My question concerns this short piece of music: http://czteryrefy.pl/data/dskgrtx/teksty/nuty/pressgang.html The key signature has 3 flat signs. But there is no actual A♭ sound in the song because all the A♭ have an accidental ♮. My questions:

  • What is the key of this song? Is it c-minor? Is it a mode?
  • Could this song's notation be simplified by having only 2 flats as its key signature and no accidentals?

3 Answers 3


Seems to me to be in some sort of C minor - C Dorian sounds about right, with the harmonies of Cm and Bb. So, the writer felt it to be in Cm, with the appropriate 3b, but if it is in C Dorian, there only needs to be the 2b - Bb and Eb, obviating the need to keep naturalising (?) that Ab.

Although, there's Fm featuring, which wouldn't happen in C Dorian. But this could be similar to the old melodic minor, with extra notes available, almost at whim!!

EDIT: in the version I listened to, the second line goes to Eb, the relative major of the suspected Cm.


I would call it, as @Viktor Hofer and @Tim have stated a C minor/Dorian - I'm inclined to consider it a (natural) C minor, however - since, as far as the chord progressions are concerned they are all used in both keys.

Also, I would not be bothered by the existence of both an F minor chord and some A naturals, since:

Every time an A flat appears, it is not an actual note of the pieces harmony but either a transitive or a flourishing note, so, always playing it as A natural, is probably more of a stylistic element of the piece, that does not affect its key, rather than any sort of key changing.

Also, this is underlined by the fact that all A's appear in weak parts of the measure - actually in the last beat.

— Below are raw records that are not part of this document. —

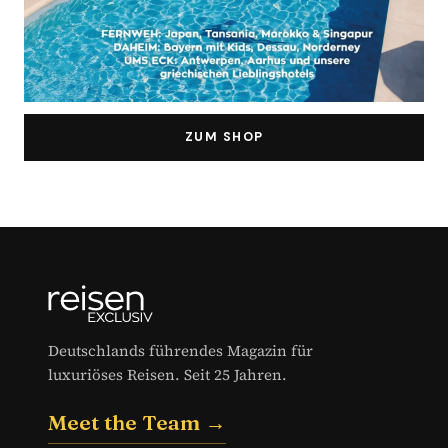
ZUM SHOP
Deutschlands führendes Magazin für
luxuriöses Reisen. Seit 25 Jahren.
Meet the Team →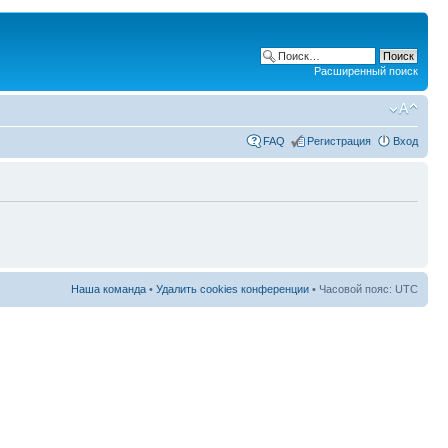
Расширенный поиск
FAQ
Регистрация
Вход
Наша команда
•
Удалить cookies конференции
• Часовой пояс: UTC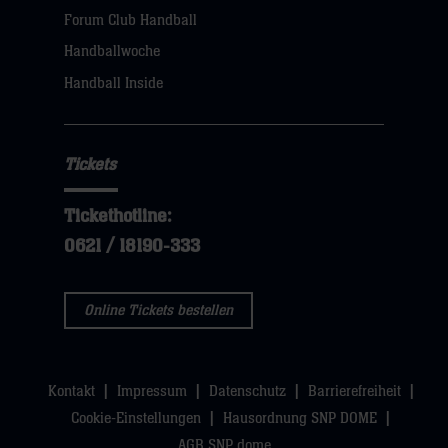
dann
Forum Club Handball
klicken
Handballwoche
sie
Handball Inside
hier
Tickets
Tickethotline:
0621 / 18190-333
Online Tickets bestellen
Kontakt
Impressum
Datenschutz
Barrierefreiheit
Cookie-Einstellungen
Hausordnung SNP DOME
AGB SNP dome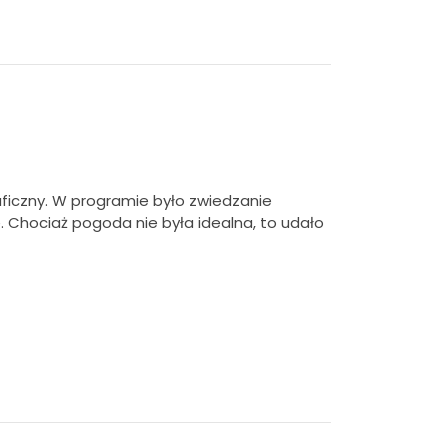
ficzny.
W programie było zwiedzanie
. Chociaż pogoda nie była idealna, to udało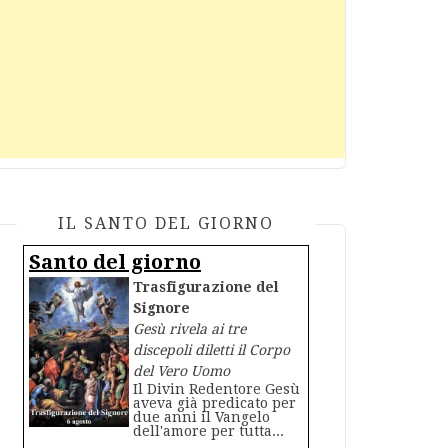
IL SANTO DEL GIORNO
Santo del giorno
Trasfigurazione del
Signore
Gesù rivela ai tre
discepoli diletti il Corpo
del Vero Uomo
Il Divin Redentore Gesù
aveva già predicato per
due anni il Vangelo
dell'amore per tutta...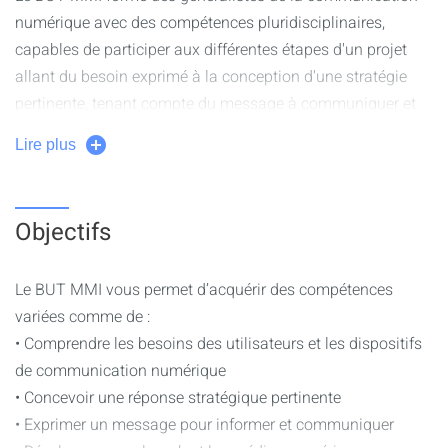
numérique avec des compétences pluridisciplinaires,
capables de participer aux différentes étapes d'un projet
allant du besoin exprimé à la conception d'une stratégie
pertinente, tenant compte du message à communiquer et
des technologies à utiliser.
Lire plus
Dans le cadre de l'émergence constante de nouveaux
produits multimédia, du renouvellement des stratégies de
Objectifs
communication et de l'apparition de nouvelles
technologies, les solutions numériques intègrent de plus en
plus d'innovations.
Le BUT MMI vous permet d’acquérir des compétences
variées comme de :
Le parcours Développement web et dispositifs interactifs
• Comprendre les besoins des utilisateurs et les dispositifs
du BUT MMI aborde les aspects du codage de sites web
de communication numérique
en intégrant un volume horaire consacré aux objets
• Concevoir une réponse stratégique pertinente
connectés.
• Exprimer un message pour informer et communiquer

  • What are you quoting there? Also, what A-sharps?
    – sehe
    Feb 9, 2018 at 13:10
  • I meant A-naturals, but I had in mind something else and I mis-typed sharp instead of natural. Actually, I used the quationg box to highlight what I thought to be the main part of my answer, it is not an exact quote - even so, I've read similar thoughts in some harmony/theory/counterpoint books; for instance the one writen fron Th. Dubois. Feb 9, 2018 at 13:13

If you study the piece you will notice that it tends to resolve to C. It also ends with a C therefore it seems to be written in C-Minor.

If you omit the third accidental the key signature would change to either Bb-Major or G-Minor which wouldn't outline the tension towards the C in the piece.

Looking at the Diatonic Harmony you can see that the chord progression varies between (1) Tonic, (2) Subtonic, (3) Subdominant and (4) Dominat with some non diatonic variations of the Dominant.

By using modality, you could also name it C Dorian to get rid off the third accidental.

  • 1
    B-major or G-minor I think.
    – yo'
    Feb 9, 2018 at 10:43
  • @yo' - think B=Bb. Like Germany, H is B, while B is our Bb.
    – Tim
    Feb 9, 2018 at 10:52
  • 1
    @Tim Well, to (English) B-major, the parallel minor is G#-minor and not Ab-minor anyway...
    – yo'
    Feb 9, 2018 at 13:02
  • @yo' - it's the relative minor, and where's mention of (English) B major, or Abm? And a piece using mainly Cm diatonic notes would hardly have G#minor diatonic notes in it.
    – Tim
    Feb 9, 2018 at 13:15
  • @Tim music.stackexchange.com/revisions/66701/2 There's obviously some confusion about what one or both of us mean and say. I think we can agree that Viktor uses the German notation, and should have really written Bb as this is an English-speaking site :-) (btw, I'm of course aware of the German notation, we -- unfortuantely -- adopted it in Czech). I really thought that you comment saying the post means English B. Sorry for this.